_EXERCISE INSTRUCTIONS_:
Please give the whole listing again word for word, and drop any pictures it holds.
RECORDS FOR PROCESSING START
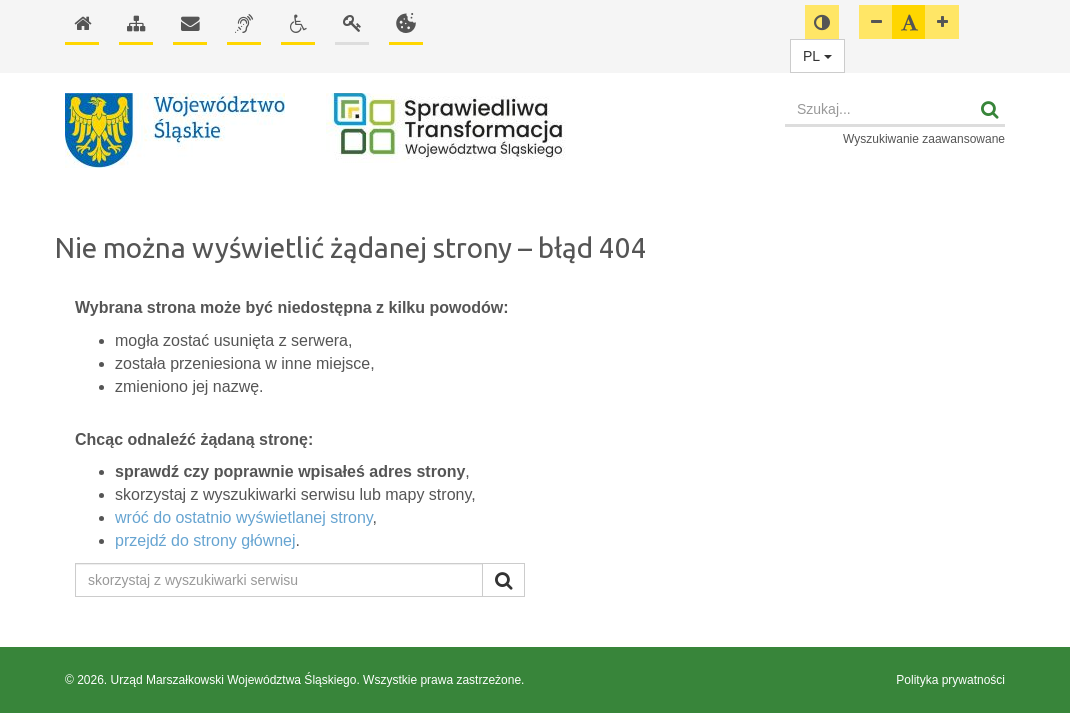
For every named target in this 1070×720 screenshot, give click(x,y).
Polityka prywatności (950, 680)
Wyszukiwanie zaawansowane (924, 139)
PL (817, 56)
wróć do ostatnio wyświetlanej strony (244, 517)
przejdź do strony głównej (205, 540)
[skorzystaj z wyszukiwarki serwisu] (279, 580)
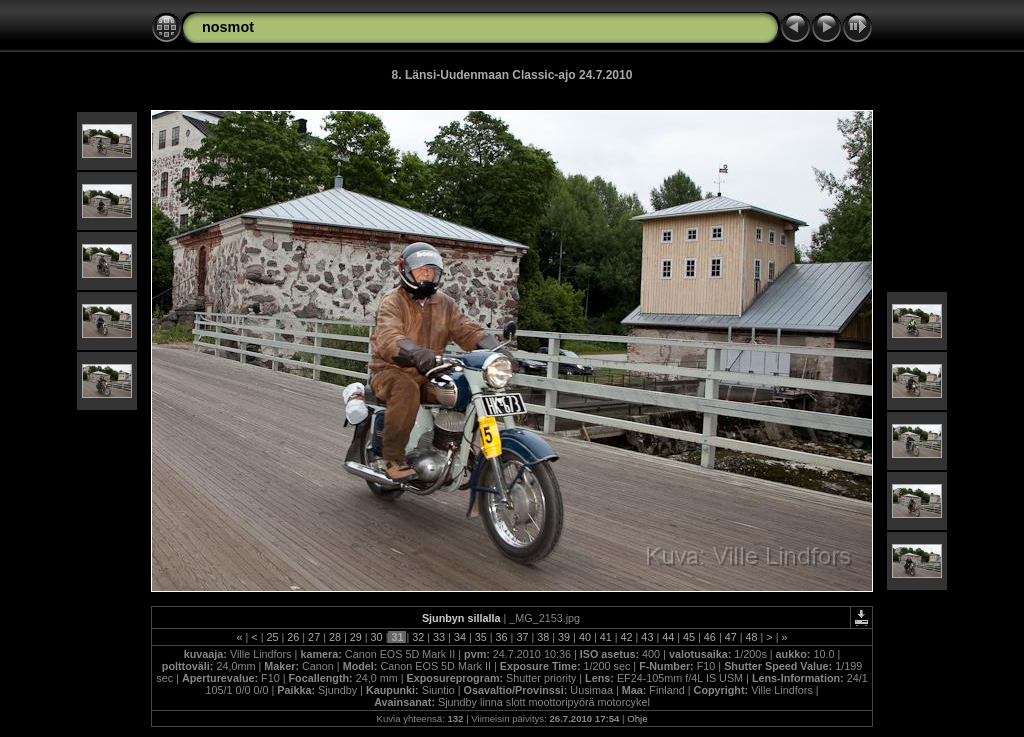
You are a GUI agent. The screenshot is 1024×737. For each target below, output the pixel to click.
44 (668, 637)
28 (335, 637)
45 (689, 637)
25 (272, 637)
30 (377, 637)
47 (731, 637)
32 (418, 637)
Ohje (637, 718)
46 (710, 637)
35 (481, 637)
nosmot (228, 27)
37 (522, 637)
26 (293, 637)
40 (585, 637)
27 (314, 637)
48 (752, 637)
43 (647, 637)
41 (606, 637)
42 (627, 637)
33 (439, 637)
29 (356, 637)
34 (460, 637)
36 (502, 637)
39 (564, 637)
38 (543, 637)
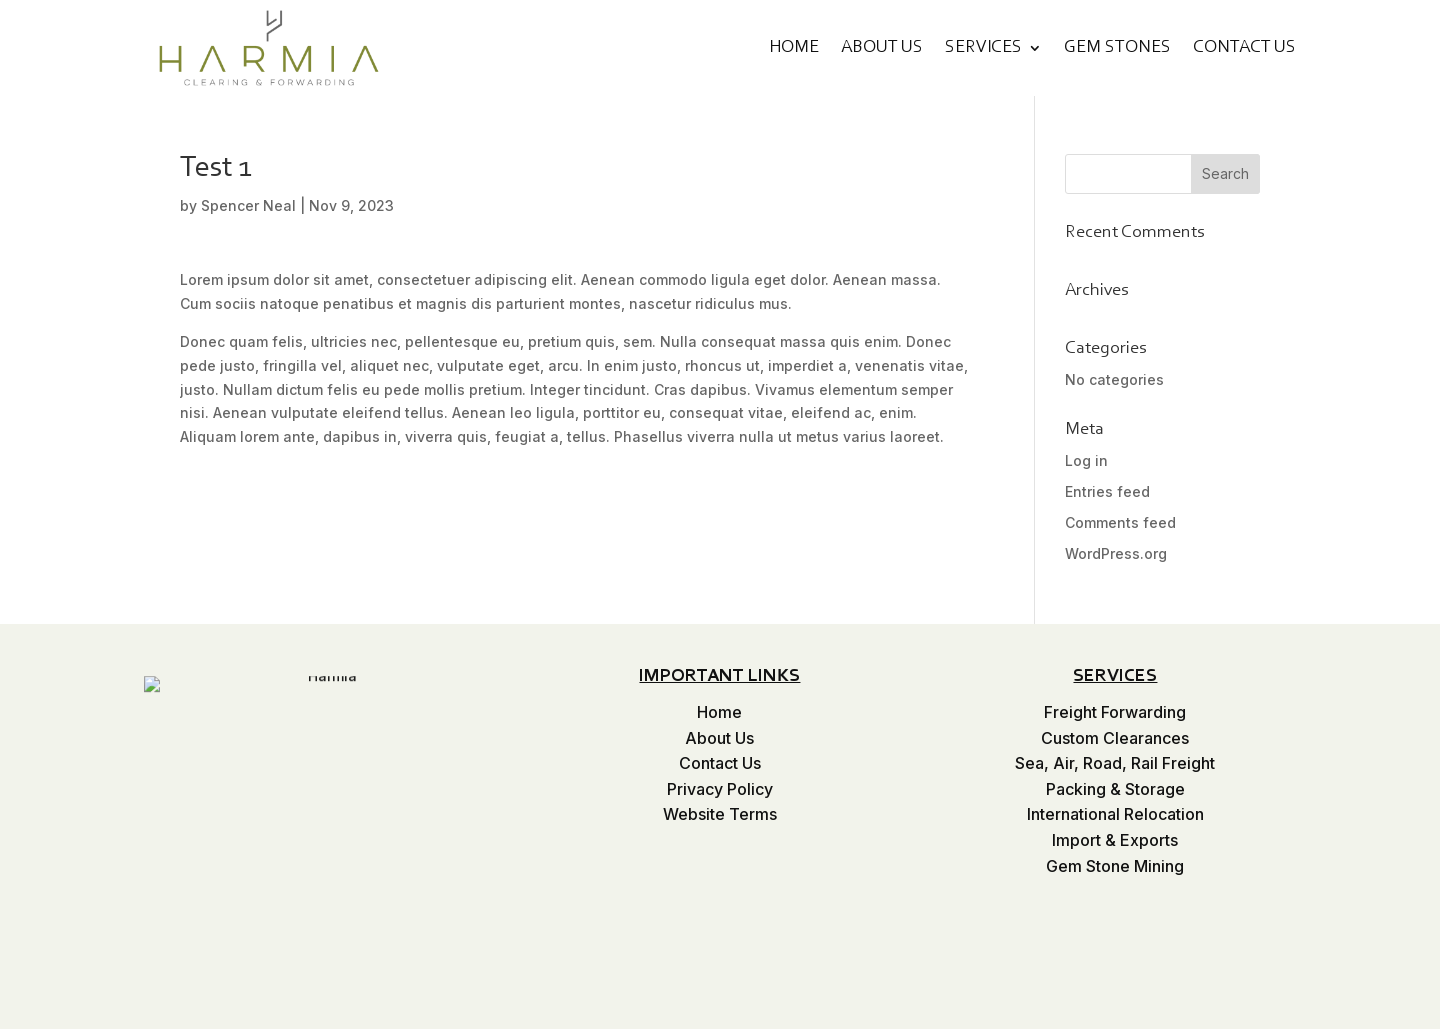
RECORDS FOR PROCESSING END
_OUTPUT OF THE EXERCISE_:
For every named target in this 1070×720 screenshot, give click(x,y).
Polityka prywatności (950, 680)
Wyszukiwanie zaawansowane (924, 139)
PL (817, 56)
wróć do ostatnio wyświetlanej strony (244, 517)
przejdź do strony głównej (205, 540)
[skorzystaj z wyszukiwarki serwisu] (279, 580)
You are a GUI agent. The screenshot is 1024×737. For each target below, output the pixel to click.
44 (668, 637)
28 (335, 637)
45 (689, 637)
25 (272, 637)
30 (377, 637)
47 (731, 637)
32 (418, 637)
Ohje (637, 718)
46 (710, 637)
35 (481, 637)
nosmot (228, 27)
37 (522, 637)
26 (293, 637)
40 (585, 637)
27 (314, 637)
48 (752, 637)
43 (647, 637)
41 (606, 637)
42 (627, 637)
33 (439, 637)
29 (356, 637)
34 (460, 637)
36 (502, 637)
39 (564, 637)
38 (543, 637)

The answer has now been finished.